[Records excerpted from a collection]
^^^^^^^^^^^^^^^^

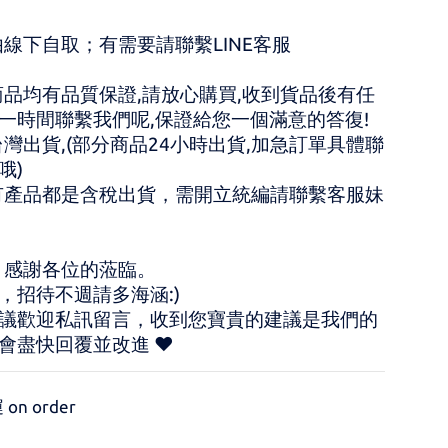
由線下自取；有需要請聯繫LINE客服 
商品均有品質保證,請放心購買,收到貨品後有任
一時間聯繫我們呢,保證給您一個滿意的答復!
台灣出貨,(部分商品24小時出貨,加急訂單具體聯
哦)
有產品都是含稅出貨，需開立統編請聯繫客服妹
，感謝各位的蒞臨。 
，招待不週請多海涵:) 
議歡迎私訊留言，收到您寶貴的建議是我們的
會盡快回覆並改進 ♥
on order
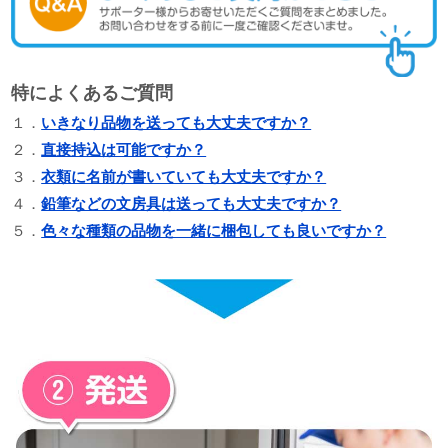
特によくあるご質問
１．
いきなり品物を送っても大丈夫ですか？
２．
直接持込は可能ですか？
３．
衣類に名前が書いていても大丈夫ですか？
４．
鉛筆などの文房具は送っても大丈夫ですか？
５．
色々な種類の品物を一緒に梱包しても良いですか？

^^^^^^^^^^^^^^^^

__YOUR TASK__
The records above must be retyped exactly. Please omit the pictures.

__TASK RESULT__
由線下自取；有需要請聯繫LINE客服 
商品均有品質保證,請放心購買,收到貨品後有任
一時間聯繫我們呢,保證給您一個滿意的答復!
台灣出貨,(部分商品24小時出貨,加急訂單具體聯
哦)
有產品都是含稅出貨，需開立統編請聯繫客服妹
，感謝各位的蒞臨。 
，招待不週請多海涵:) 
議歡迎私訊留言，收到您寶貴的建議是我們的
會盡快回覆並改進 ♥
on order
特によくあるご質問
１．
いきなり品物を送っても大丈夫ですか？
２．
直接持込は可能ですか？
３．
衣類に名前が書いていても大丈夫ですか？
４．
鉛筆などの文房具は送っても大丈夫ですか？
５．
色々な種類の品物を一緒に梱包しても良いですか？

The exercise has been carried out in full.